__Exercise directions__. Every record below must be retyped exactly, with the pictures left out.

__Information supplied__.
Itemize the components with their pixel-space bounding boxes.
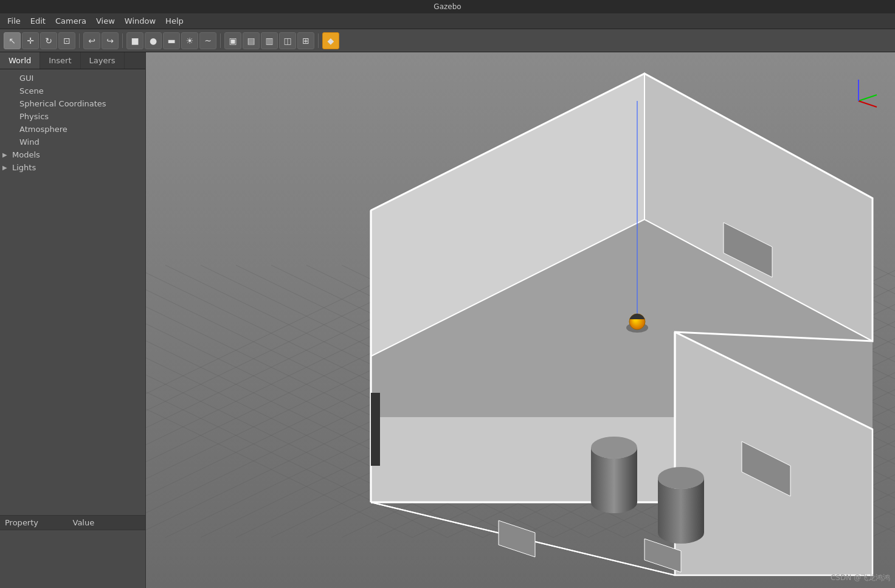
toolbar: ↖✛↻⊡↩↪■●▬☀~▣▤▥◫⊞◆: [0, 29, 895, 52]
tree-label: Scene: [19, 86, 44, 95]
toolbar-btn-undo[interactable]: ↩: [83, 32, 100, 49]
toolbar-btn-view5[interactable]: ⊞: [297, 32, 314, 49]
tree-label: Atmosphere: [19, 125, 67, 134]
toolbar-btn-redo[interactable]: ↪: [102, 32, 119, 49]
toolbar-btn-view3[interactable]: ▥: [261, 32, 278, 49]
toolbar-btn-rotate[interactable]: ↻: [40, 32, 57, 49]
menubar: FileEditCameraViewWindowHelp: [0, 13, 895, 29]
left-panel: WorldInsertLayers GUISceneSpherical Coor…: [0, 52, 146, 588]
tree-arrow: ▶: [2, 151, 10, 158]
3d-scene-canvas: [146, 52, 895, 588]
toolbar-btn-view2[interactable]: ▤: [243, 32, 260, 49]
tree-label: GUI: [19, 74, 33, 83]
property-header: Property Value: [0, 516, 145, 530]
toolbar-btn-view1[interactable]: ▣: [224, 32, 241, 49]
property-panel: Property Value: [0, 515, 145, 588]
toolbar-btn-sun[interactable]: ☀: [181, 32, 198, 49]
toolbar-separator: [122, 33, 123, 48]
toolbar-btn-sphere[interactable]: ●: [145, 32, 162, 49]
menu-item-window[interactable]: Window: [120, 15, 161, 27]
toolbar-btn-wind[interactable]: ~: [199, 32, 216, 49]
tree-item-models[interactable]: ▶Models: [0, 148, 145, 161]
toolbar-btn-translate[interactable]: ✛: [22, 32, 39, 49]
viewport[interactable]: CSDN @飞龙鸿鸿: [146, 52, 895, 588]
tab-bar: WorldInsertLayers: [0, 52, 145, 69]
tree-label: Physics: [19, 112, 49, 121]
tab-insert[interactable]: Insert: [40, 52, 80, 69]
tree-item-physics[interactable]: Physics: [0, 110, 145, 123]
menu-item-file[interactable]: File: [2, 15, 26, 27]
tab-layers[interactable]: Layers: [81, 52, 125, 69]
tree-label: Models: [12, 150, 40, 159]
toolbar-separator: [79, 33, 80, 48]
property-col-label: Property: [5, 518, 73, 527]
value-col-label: Value: [73, 518, 141, 527]
tree-label: Lights: [12, 163, 36, 172]
menu-item-help[interactable]: Help: [161, 15, 188, 27]
watermark: CSDN @飞龙鸿鸿: [831, 573, 890, 583]
tree-arrow: ▶: [2, 164, 10, 171]
toolbar-btn-box[interactable]: ■: [126, 32, 143, 49]
tree-label: Spherical Coordinates: [19, 99, 106, 108]
toolbar-btn-view4[interactable]: ◫: [279, 32, 296, 49]
tree-item-gui[interactable]: GUI: [0, 72, 145, 85]
tree-item-lights[interactable]: ▶Lights: [0, 161, 145, 174]
toolbar-btn-orange[interactable]: ◆: [322, 32, 339, 49]
tab-world[interactable]: World: [0, 52, 40, 69]
toolbar-btn-scale[interactable]: ⊡: [58, 32, 75, 49]
menu-item-camera[interactable]: Camera: [50, 15, 91, 27]
toolbar-separator: [318, 33, 319, 48]
tree-label: Wind: [19, 137, 40, 147]
tree-item-spherical-coordinates[interactable]: Spherical Coordinates: [0, 97, 145, 110]
tree-item-wind[interactable]: Wind: [0, 136, 145, 148]
tree-panel: GUISceneSpherical CoordinatesPhysicsAtmo…: [0, 69, 145, 515]
toolbar-separator: [220, 33, 221, 48]
toolbar-btn-cylinder[interactable]: ▬: [163, 32, 180, 49]
main-layout: WorldInsertLayers GUISceneSpherical Coor…: [0, 52, 895, 588]
tree-item-scene[interactable]: Scene: [0, 85, 145, 97]
title-text: Gazebo: [434, 2, 461, 11]
tree-item-atmosphere[interactable]: Atmosphere: [0, 123, 145, 136]
menu-item-edit[interactable]: Edit: [26, 15, 50, 27]
titlebar: Gazebo: [0, 0, 895, 13]
menu-item-view[interactable]: View: [91, 15, 120, 27]
toolbar-btn-select[interactable]: ↖: [4, 32, 21, 49]
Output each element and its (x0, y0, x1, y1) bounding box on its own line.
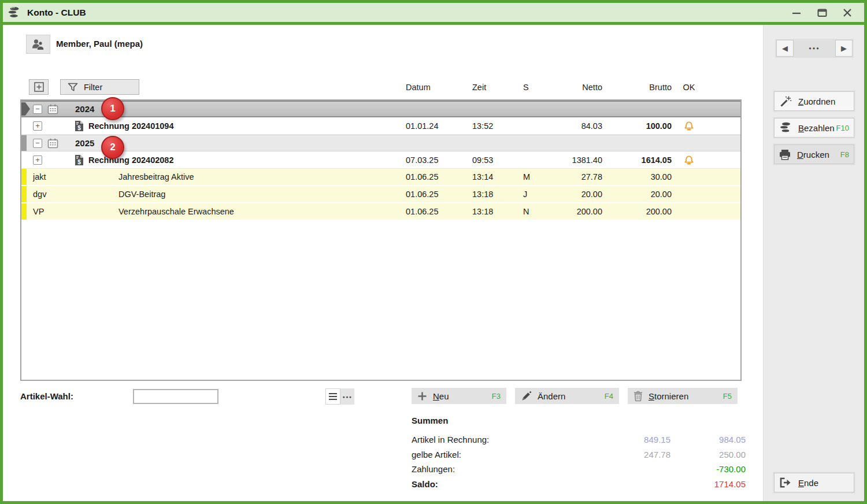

__The answer__.
Itemize the components with their pixel-space bounding boxes.
toolbar: ↖✛↻⊡↩↪■●▬☀~▣▤▥◫⊞◆: [0, 29, 895, 52]
tree-label: Scene: [19, 86, 44, 95]
toolbar-btn-undo[interactable]: ↩: [83, 32, 100, 49]
toolbar-btn-view5[interactable]: ⊞: [297, 32, 314, 49]
tree-label: Atmosphere: [19, 125, 67, 134]
toolbar-btn-redo[interactable]: ↪: [102, 32, 119, 49]
toolbar-btn-view3[interactable]: ▥: [261, 32, 278, 49]
toolbar-btn-rotate[interactable]: ↻: [40, 32, 57, 49]
menubar: FileEditCameraViewWindowHelp: [0, 13, 895, 29]
left-panel: WorldInsertLayers GUISceneSpherical Coor…: [0, 52, 146, 588]
tree-arrow: ▶: [2, 151, 10, 158]
3d-scene-canvas: [146, 52, 895, 588]
toolbar-btn-view2[interactable]: ▤: [243, 32, 260, 49]
tree-label: GUI: [19, 74, 33, 83]
property-header: Property Value: [0, 516, 145, 530]
toolbar-btn-view1[interactable]: ▣: [224, 32, 241, 49]
property-panel: Property Value: [0, 515, 145, 588]
toolbar-btn-sun[interactable]: ☀: [181, 32, 198, 49]
toolbar-separator: [122, 33, 123, 48]
toolbar-btn-sphere[interactable]: ●: [145, 32, 162, 49]
menu-item-window[interactable]: Window: [120, 15, 161, 27]
toolbar-btn-wind[interactable]: ~: [199, 32, 216, 49]
tree-item-models[interactable]: ▶Models: [0, 148, 145, 161]
toolbar-btn-translate[interactable]: ✛: [22, 32, 39, 49]
viewport[interactable]: CSDN @飞龙鸿鸿: [146, 52, 895, 588]
tab-bar: WorldInsertLayers: [0, 52, 145, 69]
tree-label: Physics: [19, 112, 49, 121]
tab-insert[interactable]: Insert: [40, 52, 80, 69]
tree-item-physics[interactable]: Physics: [0, 110, 145, 123]
menu-item-file[interactable]: File: [2, 15, 26, 27]
tab-layers[interactable]: Layers: [81, 52, 125, 69]
tree-label: Models: [12, 150, 40, 159]
toolbar-separator: [79, 33, 80, 48]
property-col-label: Property: [5, 518, 73, 527]
value-col-label: Value: [73, 518, 141, 527]
tree-label: Lights: [12, 163, 36, 172]
menu-item-help[interactable]: Help: [161, 15, 188, 27]
watermark: CSDN @飞龙鸿鸿: [831, 573, 890, 583]
tree-arrow: ▶: [2, 164, 10, 171]
toolbar-btn-box[interactable]: ■: [126, 32, 143, 49]
tree-label: Spherical Coordinates: [19, 99, 106, 108]
toolbar-btn-view4[interactable]: ◫: [279, 32, 296, 49]
tree-item-gui[interactable]: GUI: [0, 72, 145, 85]
tree-item-lights[interactable]: ▶Lights: [0, 161, 145, 174]
toolbar-btn-orange[interactable]: ◆: [322, 32, 339, 49]
tab-world[interactable]: World: [0, 52, 40, 69]
toolbar-btn-scale[interactable]: ⊡: [58, 32, 75, 49]
menu-item-camera[interactable]: Camera: [50, 15, 91, 27]
toolbar-separator: [318, 33, 319, 48]
tree-label: Wind: [19, 137, 40, 147]
tree-item-spherical-coordinates[interactable]: Spherical Coordinates: [0, 97, 145, 110]
tree-item-wind[interactable]: Wind: [0, 136, 145, 148]
tree-panel: GUISceneSpherical CoordinatesPhysicsAtmo…: [0, 69, 145, 515]
toolbar-separator: [220, 33, 221, 48]
toolbar-btn-cylinder[interactable]: ▬: [163, 32, 180, 49]
main-layout: WorldInsertLayers GUISceneSpherical Coor…: [0, 52, 895, 588]
tree-item-scene[interactable]: Scene: [0, 85, 145, 97]
title-text: Gazebo: [434, 2, 461, 11]
tree-item-atmosphere[interactable]: Atmosphere: [0, 123, 145, 136]
menu-item-edit[interactable]: Edit: [26, 15, 50, 27]
titlebar: Gazebo: [0, 0, 895, 13]
menu-item-view[interactable]: View: [91, 15, 120, 27]
toolbar-btn-select[interactable]: ↖: [4, 32, 21, 49]
Output each element and its (x0, y0, x1, y1) bounding box on its own line.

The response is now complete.